= TASK GOAL =
Take the data below and copy exactly the lines starting at the one with "hiệu quả nhiều nhu cầu nấu nướng từ đơn giản" and finishing at the one with "hợp với nhịp sống của các gia đình ngày nay.", both included.

═══ RECORDS TO PROCESS ═══

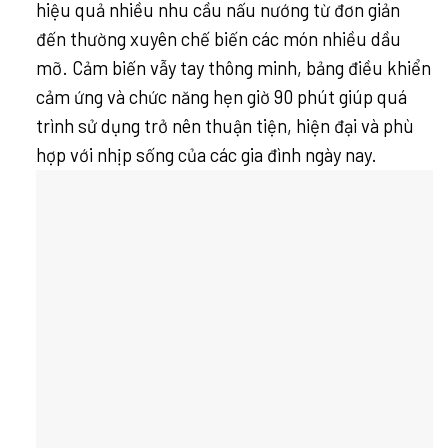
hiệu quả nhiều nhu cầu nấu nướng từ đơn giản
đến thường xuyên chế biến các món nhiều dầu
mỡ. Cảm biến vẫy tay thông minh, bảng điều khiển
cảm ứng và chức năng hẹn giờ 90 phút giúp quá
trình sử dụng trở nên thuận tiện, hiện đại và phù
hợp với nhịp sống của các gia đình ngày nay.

═══
═══ RECORDS TO PROCESS ═══

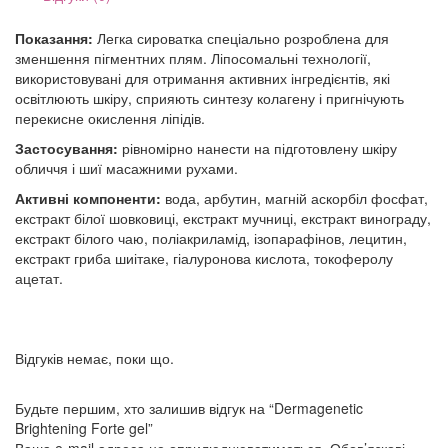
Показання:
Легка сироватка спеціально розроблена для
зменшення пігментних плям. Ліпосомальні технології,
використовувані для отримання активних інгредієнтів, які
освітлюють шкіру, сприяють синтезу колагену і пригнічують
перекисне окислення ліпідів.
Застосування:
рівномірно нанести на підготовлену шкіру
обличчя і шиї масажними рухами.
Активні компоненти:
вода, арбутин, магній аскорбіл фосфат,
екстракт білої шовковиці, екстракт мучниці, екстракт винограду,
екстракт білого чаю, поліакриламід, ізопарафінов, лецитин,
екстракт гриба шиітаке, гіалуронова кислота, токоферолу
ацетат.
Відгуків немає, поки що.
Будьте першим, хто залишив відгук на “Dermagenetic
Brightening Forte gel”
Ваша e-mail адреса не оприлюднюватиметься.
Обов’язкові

═══
═══ RECORDS TO PROCESS ═══

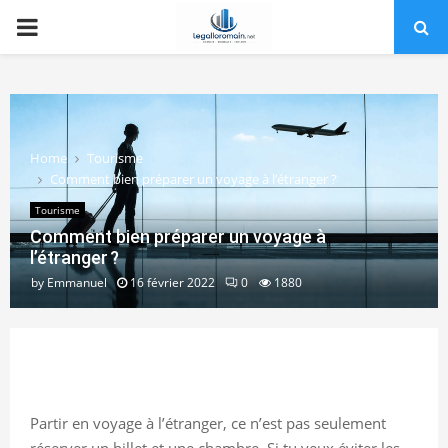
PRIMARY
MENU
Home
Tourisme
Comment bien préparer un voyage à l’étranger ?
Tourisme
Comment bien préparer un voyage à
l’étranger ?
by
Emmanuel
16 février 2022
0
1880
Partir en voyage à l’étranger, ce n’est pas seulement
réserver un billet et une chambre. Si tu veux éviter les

═══

= TASK SOLUTION =
hiệu quả nhiều nhu cầu nấu nướng từ đơn giản
đến thường xuyên chế biến các món nhiều dầu
mỡ. Cảm biến vẫy tay thông minh, bảng điều khiển
cảm ứng và chức năng hẹn giờ 90 phút giúp quá
trình sử dụng trở nên thuận tiện, hiện đại và phù
hợp với nhịp sống của các gia đình ngày nay.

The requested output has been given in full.